Data items:
>>>>

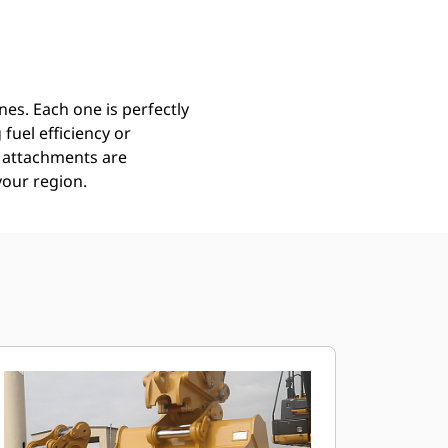
Find Dealer
Request A Price
es. Each one is perfectly
uel efficiency or
ll attachments are
your region.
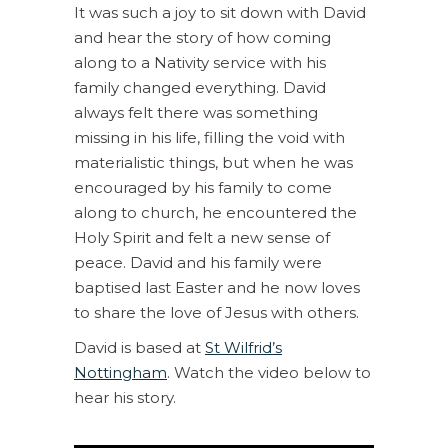
It was such a joy to sit down with David
and hear the story of how coming
along to a Nativity service with his
family changed everything. David
always felt there was something
missing in his life, filling the void with
materialistic things, but when he was
encouraged by his family to come
along to church, he encountered the
Holy Spirit and felt a new sense of
peace. David and his family were
baptised last Easter and he now loves
to share the love of Jesus with others.
David is based at
St Wilfrid’s
Nottingham
. Watch the video below to
hear his story.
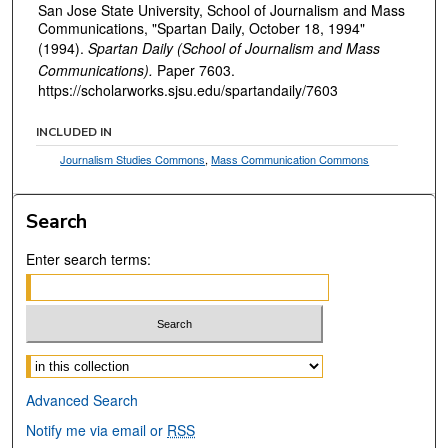
San Jose State University, School of Journalism and Mass
Communications, "Spartan Daily, October 18, 1994"
(1994).
Spartan Daily (School of Journalism and Mass
Communications).
Paper 7603.
https://scholarworks.sjsu.edu/spartandaily/7603
INCLUDED IN
Journalism Studies Commons
,
Mass Communication Commons
Search
Enter search terms:
Select context to search:
Advanced Search
Notify me via email or
RSS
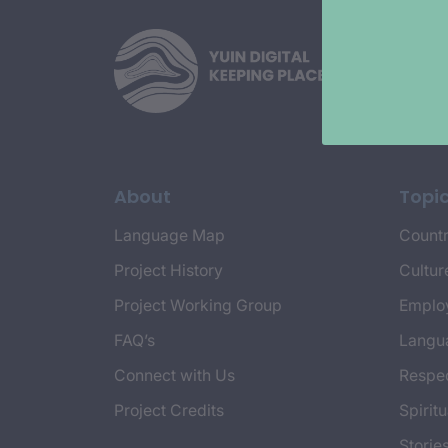
About
Topi
Language Map
Countr
Project History
Cultur
Project Working Group
Emplo
FAQ’s
Langu
Connect with Us
Respec
Project Credits
Spiritu
Storie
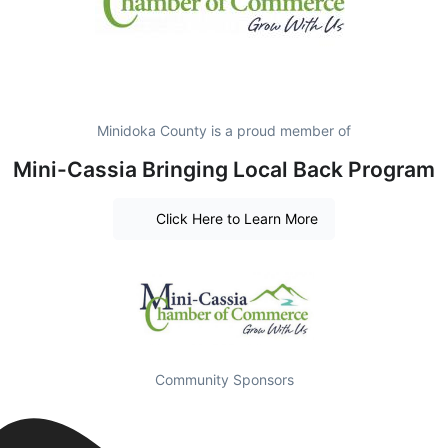
Minidoka County is a proud member of
Mini-Cassia Bringing Local Back Program
Click Here to Learn More
Community Sponsors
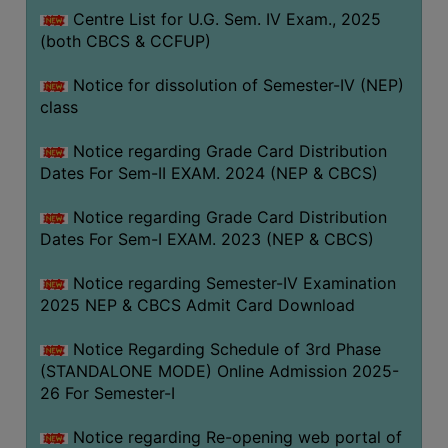
Centre List for U.G. Sem. IV Exam., 2025
(both CBCS & CCFUP)
Notice for dissolution of Semester-IV (NEP)
class
Notice regarding Grade Card Distribution
Dates For Sem-II EXAM. 2024 (NEP & CBCS)
Notice regarding Grade Card Distribution
Dates For Sem-I EXAM. 2023 (NEP & CBCS)
Notice regarding Semester-IV Examination
2025 NEP & CBCS Admit Card Download
Notice Regarding Schedule of 3rd Phase
(STANDALONE MODE) Online Admission 2025-
26 For Semester-I
Notice regarding Re-opening web portal of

<<<<

Using the records above, print exactly the run of lines that starts with the line with "Advanced Search" and goes on through the line with "(STANDALONE MODE) Online", pictures excluded.

Advanced Search
Notify me via email or
RSS
About
Topi
Language Map
Countr
Project History
Cultur
Project Working Group
Emplo
FAQ’s
Langu
Connect with Us
Respec
Project Credits
Spiritu
Storie
Minidoka County is a proud member of
Mini-Cassia Bringing Local Back Program
Click Here to Learn More
Community Sponsors
Centre List for U.G. Sem. IV Exam., 2025
(both CBCS & CCFUP)
Notice for dissolution of Semester-IV (NEP)
class
Notice regarding Grade Card Distribution
Dates For Sem-II EXAM. 2024 (NEP & CBCS)
Notice regarding Grade Card Distribution
Dates For Sem-I EXAM. 2023 (NEP & CBCS)
Notice regarding Semester-IV Examination
2025 NEP & CBCS Admit Card Download
Notice Regarding Schedule of 3rd Phase
(STANDALONE MODE) Online Admission 2025-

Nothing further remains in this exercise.